HW1 Part 2 - MGT 6203
For Homework 1 Part 2, please use this R notebook in Vocareum to submit your solutions. Vocareum is an educational cloud platform for programming in several languages; it is based on the Jupyter notebook environment. This platform allows us to move homework assignments to the cloud. The advantages are that all of you will be working in the same coding environment AND peer reviewers will be able to run your R code easily. This way we eliminate some issues we might encounter when working on an individual/local basis, such as library installations and Rstudio OS requirements; R notebooks work on mobile platforms and tablets.
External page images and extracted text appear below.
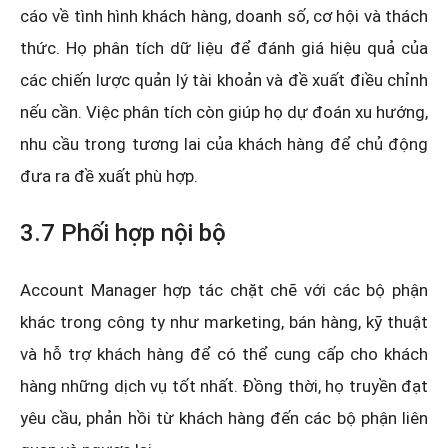
cáo về tình hình khách hàng, doanh số, cơ hội và thách
thức. Họ phân tích dữ liệu để đánh giá hiệu quả của
các chiến lược quản lý tài khoản và đề xuất điều chỉnh
nếu cần. Việc phân tích còn giúp họ dự đoán xu hướng,
nhu cầu trong tương lai của khách hàng để chủ động
đưa ra đề xuất phù hợp.
3.7 Phối hợp nội bộ
Account Manager hợp tác chặt chẽ với các bộ phận
khác trong công ty như marketing, bán hàng, kỹ thuật
và hỗ trợ khách hàng để có thể cung cấp cho khách
hàng những dịch vụ tốt nhất. Đồng thời, họ truyền đạt
yêu cầu, phản hồi từ khách hàng đến các bộ phận liên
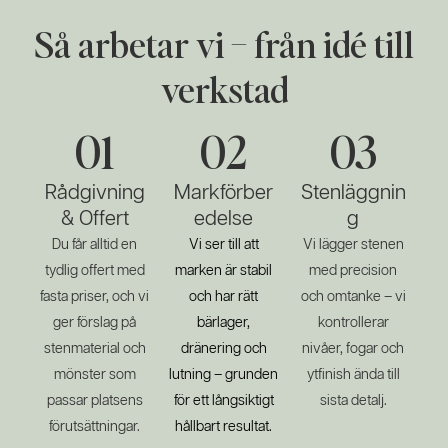
Så arbetar vi – från idé till
verkstad
01
02
03
Rådgivning
Markförber
Stenläggnin
& Offert
edelse
g
Du får alltid en
Vi ser till att
Vi lägger stenen
tydlig offert med
marken är stabil
med precision
fasta priser, och vi
och har rätt
och omtanke – vi
ger förslag på
bärlager,
kontrollerar
stenmaterial och
dränering och
nivåer, fogar och
mönster som
lutning – grunden
ytfinish ända till
passar platsens
för ett långsiktigt
sista detalj.
förutsättningar.
hållbart resultat.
**With R notebooks, you will be learning a new way of presenting data analysis reports, that is neat and flexible, where formatted (English) text and (R) code can easily coexist on the same page. Notebooks can be also collaborative when needed. For now, we are asking each of you to do your own work for homework. Think of R notebooks as interactive program-based Google docs or MS-Office 360 docs; these are gradually replacing local files on our computers. **
Many of you are new to the R notebooks and Vocareum platforms. We will provide TA help in Piazza with specific code if you have questions. Here we list some important things to get you started. Please read through them carefully.
Even though we are moving from your local envrionment to the cloud, our expectations from your homework will remain the same. Same goes for the rubrics.
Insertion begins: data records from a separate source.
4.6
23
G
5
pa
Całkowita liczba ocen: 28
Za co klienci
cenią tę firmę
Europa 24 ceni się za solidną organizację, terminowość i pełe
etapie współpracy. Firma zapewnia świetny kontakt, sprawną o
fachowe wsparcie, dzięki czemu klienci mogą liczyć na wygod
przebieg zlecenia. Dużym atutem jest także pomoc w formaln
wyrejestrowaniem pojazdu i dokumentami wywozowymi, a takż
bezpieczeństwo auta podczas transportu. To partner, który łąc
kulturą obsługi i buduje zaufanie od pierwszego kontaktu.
Vocareum has its own cloud based file system, the data files you will be using for the assignments will be stored in the cloud with path "../resource/asnlib/publicdata/FILENAME.csv". You will be able to import them with the same method as you do in RStudio, simply substitute the path name to the one specified in the instructions. You won't be able to modify these data files.
You will be able to find the data files on Canvas/EdX if you would like to explore them offline.
For coding questions, you will be graded on the R code as well as the output in your submission.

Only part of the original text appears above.